Page-level text extractions:
Start of Block

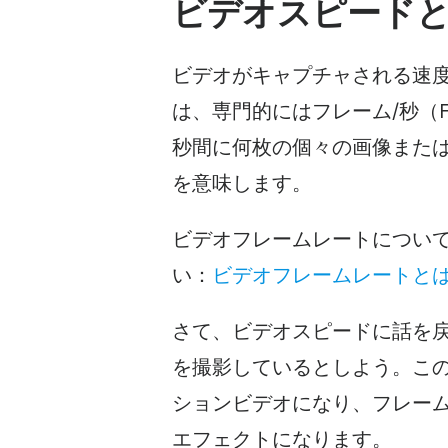
ビデオスピード
ビデオがキャプチャされる速
は、専門的にはフレーム/秒（
秒間に何枚の個々の画像また
を意味します。
ビデオフレームレートについ
い：
ビデオフレームレートと
さて、ビデオスピードに話を戻
を撮影しているとしよう。こ
ションビデオになり、フレー
エフェクトになります。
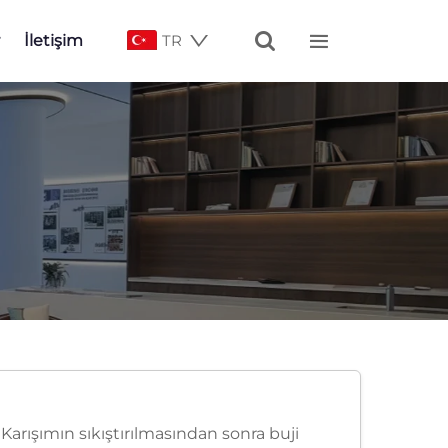


İletişim
TR
Karışımın sıkıştırılmasından sonra buji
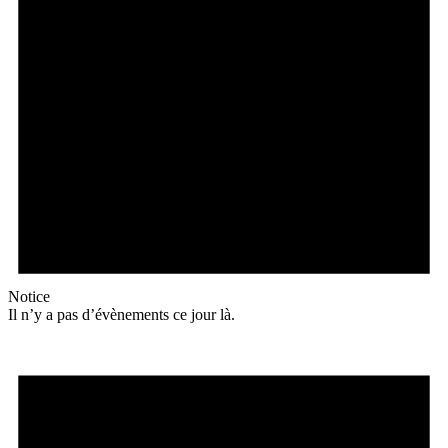
Notice
Il n’y a pas d’évènements ce jour là.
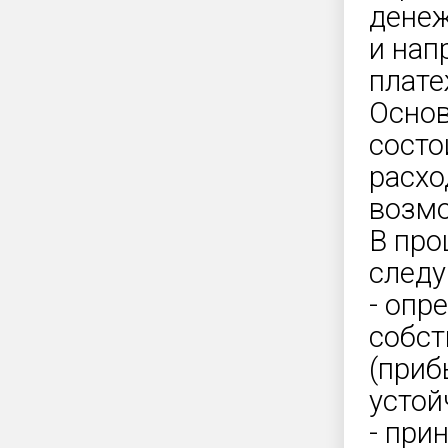
денеж
и нап
плате
Основ
состо
расхо
возм
В про
следу
- опр
собст
(приб
устой
- при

End of Block

_DESCRIPTION OF THE TASK:_ Copy the entries character for character, excluding any pictures.

_RESULT OF THE EXERCISE:_
ビデオスピード
ビデオがキャプチャされる速
は、専門的にはフレーム/秒（
秒間に何枚の個々の画像また
を意味します。
ビデオフレームレートについ
い：
ビデオフレームレートと
さて、ビデオスピードに話を戻
を撮影しているとしよう。こ
ションビデオになり、フレー
エフェクトになります。


İletişim
TR
Karışımın sıkıştırılmasından sonra buji
Notice
Il n’y a pas d’évènements ce jour là.
денеж
и нап
плате
Основ
состо
расхо
возм
В про
следу
- опр
собст
(приб
устой
- при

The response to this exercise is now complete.